When you transcribe the listing that follows, keep every line exact and skip any picture.

#### Given entries
Start of Block

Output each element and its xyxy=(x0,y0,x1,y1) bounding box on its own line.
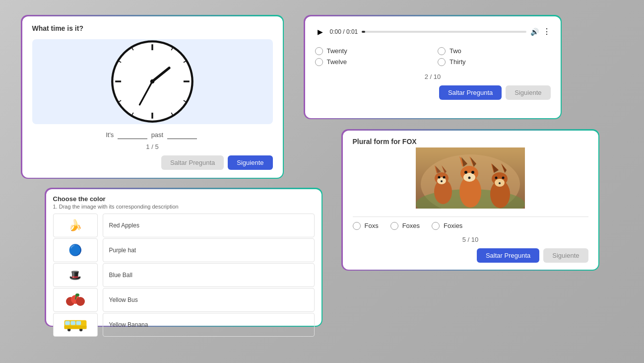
radio-thirty[interactable] xyxy=(438,58,446,66)
card2-btn-row: Saltar Pregunta Siguiente xyxy=(315,85,551,100)
svg-point-38 xyxy=(441,180,443,182)
progress-bar[interactable] xyxy=(362,31,526,33)
card4-btn-row: Saltar Pregunta Siguiente xyxy=(353,248,588,263)
option-foxes[interactable]: Foxes xyxy=(390,222,420,230)
svg-point-18 xyxy=(76,297,85,306)
radio-foxes[interactable] xyxy=(390,222,398,230)
card4-title: Plural form for FOX xyxy=(353,138,588,145)
option-two[interactable]: Two xyxy=(438,47,551,55)
svg-point-59 xyxy=(495,176,498,179)
radio-foxies[interactable] xyxy=(432,222,440,230)
card4-next-button[interactable]: Siguiente xyxy=(543,248,588,263)
card2-next-button[interactable]: Siguiente xyxy=(506,85,550,100)
svg-rect-23 xyxy=(70,321,75,325)
drag-img-ball[interactable]: 🔵 xyxy=(53,238,98,262)
card4-skip-button[interactable]: Saltar Pregunta xyxy=(477,248,539,263)
drag-img-bus[interactable] xyxy=(53,313,98,337)
svg-point-50 xyxy=(471,171,474,174)
svg-point-39 xyxy=(438,176,441,178)
option-foxies[interactable]: Foxies xyxy=(432,222,462,230)
svg-point-60 xyxy=(502,176,505,179)
option-twelve[interactable]: Twelve xyxy=(315,58,428,66)
label-red-apples[interactable]: Red Apples xyxy=(103,214,315,237)
fox-image-container xyxy=(353,147,588,209)
drag-body: 🍌 🔵 🎩 xyxy=(53,214,315,337)
card2-counter: 2 / 10 xyxy=(315,73,551,80)
clock-container xyxy=(32,39,273,124)
card1-counter: 1 / 5 xyxy=(32,143,273,150)
audio-options-grid: Twenty Two Twelve Thirty xyxy=(315,47,551,66)
card1-title: What time is it? xyxy=(32,24,273,32)
card2-skip-button[interactable]: Saltar Pregunta xyxy=(439,85,502,100)
radio-foxs[interactable] xyxy=(353,222,361,230)
drag-img-hat[interactable]: 🎩 xyxy=(53,263,98,287)
time-display: 0:00 / 0:01 xyxy=(330,28,358,35)
card4-divider xyxy=(353,217,588,217)
card3-title: Choose the color xyxy=(53,195,315,203)
blank2[interactable] xyxy=(167,131,197,139)
svg-point-40 xyxy=(443,176,446,178)
label-yellow-banana[interactable]: Yellow Banana xyxy=(103,313,315,337)
label-purple-hat[interactable]: Purple hat xyxy=(103,238,315,262)
svg-point-15 xyxy=(150,79,155,84)
drag-img-apples[interactable] xyxy=(53,288,98,312)
label-blue-ball[interactable]: Blue Ball xyxy=(103,263,315,287)
card1-skip-button[interactable]: Saltar Pregunta xyxy=(161,155,224,170)
radio-twenty[interactable] xyxy=(315,47,323,55)
card4-options: Foxs Foxes Foxies xyxy=(353,222,588,230)
card4-counter: 5 / 10 xyxy=(353,236,588,243)
fill-blank: It's past xyxy=(32,131,273,139)
fox-image-svg xyxy=(416,147,525,209)
svg-point-49 xyxy=(464,171,467,174)
svg-rect-22 xyxy=(65,321,70,325)
option-foxs[interactable]: Foxs xyxy=(353,222,379,230)
card2-wrapper: ▶ 0:00 / 0:01 🔊 ⋮ Twenty Two xyxy=(304,15,562,119)
play-button[interactable]: ▶ xyxy=(315,26,326,37)
drag-labels-column: Red Apples Purple hat Blue Ball Yellow B… xyxy=(103,214,315,337)
svg-rect-27 xyxy=(64,326,86,329)
drag-img-banana[interactable]: 🍌 xyxy=(53,214,98,237)
card1-wrapper: What time is it? xyxy=(21,15,284,179)
drag-images-column: 🍌 🔵 🎩 xyxy=(53,214,98,337)
volume-icon[interactable]: 🔊 xyxy=(530,28,539,36)
label-yellow-bus[interactable]: Yellow Bus xyxy=(103,288,315,312)
svg-point-20 xyxy=(75,293,79,296)
option-twenty[interactable]: Twenty xyxy=(315,47,428,55)
radio-two[interactable] xyxy=(438,47,446,55)
more-options-icon[interactable]: ⋮ xyxy=(543,27,551,36)
option-thirty[interactable]: Thirty xyxy=(438,58,551,66)
card3-instruction: 1. Drag the image with its corresponding… xyxy=(53,204,315,210)
card1-next-button[interactable]: Siguiente xyxy=(228,155,272,170)
audio-player: ▶ 0:00 / 0:01 🔊 ⋮ xyxy=(315,24,551,39)
blank1[interactable] xyxy=(118,131,147,139)
card1-btn-row: Saltar Pregunta Siguiente xyxy=(32,155,273,170)
card3-wrapper: Choose the color 1. Drag the image with … xyxy=(45,188,322,327)
clock-svg xyxy=(110,39,194,124)
svg-rect-24 xyxy=(76,321,81,325)
svg-point-58 xyxy=(499,182,501,184)
svg-point-48 xyxy=(468,176,471,179)
progress-fill xyxy=(362,31,365,33)
radio-twelve[interactable] xyxy=(315,58,323,66)
card4-wrapper: Plural form for FOX xyxy=(341,129,599,271)
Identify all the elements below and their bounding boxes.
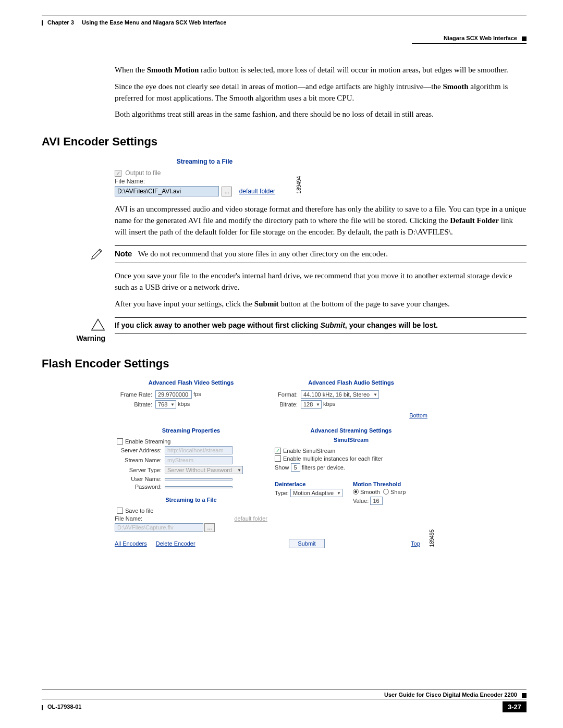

End of Block

#### Solved problem
Output each element and its xyxy=(x0,y0,x1,y1) bounding box on its own line.
radio-thirty[interactable] xyxy=(438,58,446,66)
card2-btn-row: Saltar Pregunta Siguiente xyxy=(315,85,551,100)
svg-point-38 xyxy=(441,180,443,182)
progress-bar[interactable] xyxy=(362,31,526,33)
card4-btn-row: Saltar Pregunta Siguiente xyxy=(353,248,588,263)
option-foxes[interactable]: Foxes xyxy=(390,222,420,230)
svg-point-18 xyxy=(76,297,85,306)
radio-foxes[interactable] xyxy=(390,222,398,230)
card4-title: Plural form for FOX xyxy=(353,138,588,145)
option-two[interactable]: Two xyxy=(438,47,551,55)
svg-point-59 xyxy=(495,176,498,179)
radio-foxies[interactable] xyxy=(432,222,440,230)
card4-next-button[interactable]: Siguiente xyxy=(543,248,588,263)
card2-next-button[interactable]: Siguiente xyxy=(506,85,550,100)
svg-rect-23 xyxy=(70,321,75,325)
drag-img-ball[interactable]: 🔵 xyxy=(53,238,98,262)
card4-skip-button[interactable]: Saltar Pregunta xyxy=(477,248,539,263)
drag-img-bus[interactable] xyxy=(53,313,98,337)
svg-point-50 xyxy=(471,171,474,174)
svg-point-39 xyxy=(438,176,441,178)
option-foxies[interactable]: Foxies xyxy=(432,222,462,230)
svg-point-60 xyxy=(502,176,505,179)
option-twelve[interactable]: Twelve xyxy=(315,58,428,66)
label-red-apples[interactable]: Red Apples xyxy=(103,214,315,237)
fox-image-container xyxy=(353,147,588,209)
drag-body: 🍌 🔵 🎩 xyxy=(53,214,315,337)
card2-counter: 2 / 10 xyxy=(315,73,551,80)
clock-container xyxy=(32,39,273,124)
card1-counter: 1 / 5 xyxy=(32,143,273,150)
audio-options-grid: Twenty Two Twelve Thirty xyxy=(315,47,551,66)
card1-title: What time is it? xyxy=(32,24,273,32)
card2-skip-button[interactable]: Saltar Pregunta xyxy=(439,85,502,100)
radio-foxs[interactable] xyxy=(353,222,361,230)
drag-img-hat[interactable]: 🎩 xyxy=(53,263,98,287)
time-display: 0:00 / 0:01 xyxy=(330,28,358,35)
card4-divider xyxy=(353,217,588,217)
card3-title: Choose the color xyxy=(53,195,315,203)
blank2[interactable] xyxy=(167,131,197,139)
svg-point-40 xyxy=(443,176,446,178)
label-yellow-banana[interactable]: Yellow Banana xyxy=(103,313,315,337)
label-purple-hat[interactable]: Purple hat xyxy=(103,238,315,262)
svg-point-15 xyxy=(150,79,155,84)
drag-img-apples[interactable] xyxy=(53,288,98,312)
label-blue-ball[interactable]: Blue Ball xyxy=(103,263,315,287)
card1-skip-button[interactable]: Saltar Pregunta xyxy=(161,155,224,170)
radio-twenty[interactable] xyxy=(315,47,323,55)
card4-options: Foxs Foxes Foxies xyxy=(353,222,588,230)
card4-counter: 5 / 10 xyxy=(353,236,588,243)
fill-blank: It's past xyxy=(32,131,273,139)
fox-image-svg xyxy=(416,147,525,209)
svg-point-49 xyxy=(464,171,467,174)
svg-rect-22 xyxy=(65,321,70,325)
option-foxs[interactable]: Foxs xyxy=(353,222,379,230)
card2-wrapper: ▶ 0:00 / 0:01 🔊 ⋮ Twenty Two xyxy=(304,15,562,119)
play-button[interactable]: ▶ xyxy=(315,26,326,37)
drag-labels-column: Red Apples Purple hat Blue Ball Yellow B… xyxy=(103,214,315,337)
svg-rect-27 xyxy=(64,326,86,329)
drag-img-banana[interactable]: 🍌 xyxy=(53,214,98,237)
card1-wrapper: What time is it? xyxy=(21,15,284,179)
drag-images-column: 🍌 🔵 🎩 xyxy=(53,214,98,337)
volume-icon[interactable]: 🔊 xyxy=(530,28,539,36)
label-yellow-bus[interactable]: Yellow Bus xyxy=(103,288,315,312)
svg-point-20 xyxy=(75,293,79,296)
option-twenty[interactable]: Twenty xyxy=(315,47,428,55)
radio-two[interactable] xyxy=(438,47,446,55)
more-options-icon[interactable]: ⋮ xyxy=(543,27,551,36)
option-thirty[interactable]: Thirty xyxy=(438,58,551,66)
card3-instruction: 1. Drag the image with its corresponding… xyxy=(53,204,315,210)
card1-next-button[interactable]: Siguiente xyxy=(228,155,272,170)
audio-player: ▶ 0:00 / 0:01 🔊 ⋮ xyxy=(315,24,551,39)
blank1[interactable] xyxy=(118,131,147,139)
card1-btn-row: Saltar Pregunta Siguiente xyxy=(32,155,273,170)
card3-wrapper: Choose the color 1. Drag the image with … xyxy=(45,188,322,327)
clock-svg xyxy=(110,39,194,124)
svg-rect-24 xyxy=(76,321,81,325)
svg-point-58 xyxy=(499,182,501,184)
svg-point-48 xyxy=(468,176,471,179)
progress-fill xyxy=(362,31,365,33)
radio-twelve[interactable] xyxy=(315,58,323,66)
card4-wrapper: Plural form for FOX xyxy=(341,129,599,271)
Identify all the elements below and their bounding boxes.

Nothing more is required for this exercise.